Dans la société du Coran, cela impliquait de conclure un contrat avec l’allié que l’on avait choisi et d’en respecter les termes. Le passage de 6, 127 dit cela en quelques mots, la-hum dâr al-salâm ‘inda rabbi-him wa-huwa waliyyu-hum bi-mâ ya’malûn. «A eux le lieu de paix, pour ce qu’ils ont fait (en ce monde) auprès de leur Seigneur qui est leur allié». Le muslim ne serait pas le «soumis» mais, le «contractant», celui qui accepte le contrat passé avec Dieu. Le mot islâm entrerait ainsi dans la problématique de l’alliance qui est si importante dans le Coran et qui constituait l’un des fondements de la société de l’époque. C’est en ce sens qu’il faudrait comprendre l’expression mise dans la bouche d’Abraham de 2, 128, « Notre Seigneur, rabba-nâ, prends-nous comme tes contractants idja’lnâ muslimîn laka, et fais de notre descendance, un groupe (bien guidé), umma (qui demeure) contractante avec toi, muslima la-ka ».
C’est de la même manière qu’Abraham est revendiqué par le Coran, comme un muslim, autrement dit comme celui qui est resté «fidèle contractant» avec Dieu (3, 67), alors que, selon le Coran, après lui, judéens et nazaréens ont dévié de cette voie.
On est alors en pleine polémique politique et idéologique contre les rabbins médinois qui ne reconnaissent pas Muhammad. On a souvent opposé l’islâm comme soumission extérieure à imân qui serait la foi par le cœur. Le Coran s’exprime dans 49, 14, d’une manière toute différente. Nous sommes des « mu’min », âman-nâ, disent les bédouins al-a’râb. Non, leur est-il répondu, (contentez-vous) de dire nous sommes des « muslim », aslam-nâ. Le mu’min n’est pas «celui qui croit», selon le sens actuel et très affaibli qu’on donne au mot. C’est celui qui s’engage et qui agit dans le cadre de l’alliance qu’il a conclue avec Allah. Le muslim n’est pas celui qui «se soumet» mais celui qui se présente comme pacifique. Il demande et obtient en contrepartie sa sauvegarde de la part d’Allah, de Muhammad et de ses partisans. Le Coran reste donc, là encore, totalement en accord avec l’éthique tribale du respect des contrats. Concernant la réponse faite par le Coran aux bédouins, elle rend compte du fait que, dans la société de Muhammad, contrairement aux fractions tribales composées d’hommes de cité, on ne pouvait guère compter sur les bédouins. En effet, dans une situation de combat qui réunissait plusieurs groupes tribaux, ils faisaient toujours passer l’intérêt particulier de leur groupe de parenté avant tout.
Au moindre péril, ils se retiraient pour ne pas perdre un homme des leurs qui serait tué et qui les affaiblirait.
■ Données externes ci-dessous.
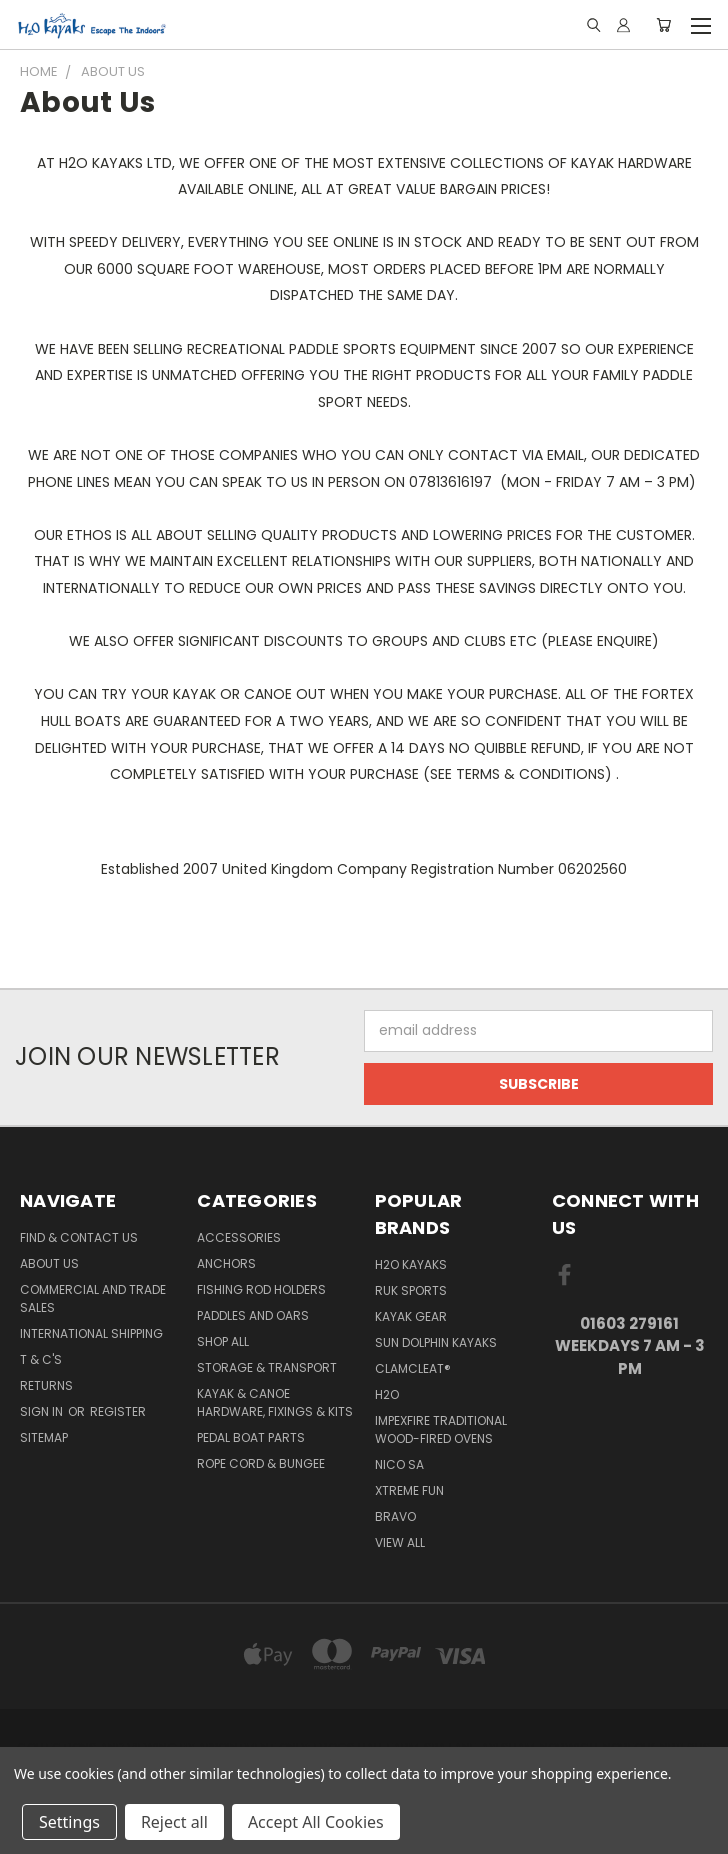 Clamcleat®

Cet examen du texte du Coran nous permet de conclure que la notion d’islam et de musulman, comme adhésion religieuse, ne deviendra dominante que lorsqu’elle aura pu se séparer de son substrat tribal et des alliances contractuelles qui constituaient l’armature de la société. On peut dater ce basculement de l’émergence d’une société nouvelle et fortement hiérarchisée à l’époque abbaside.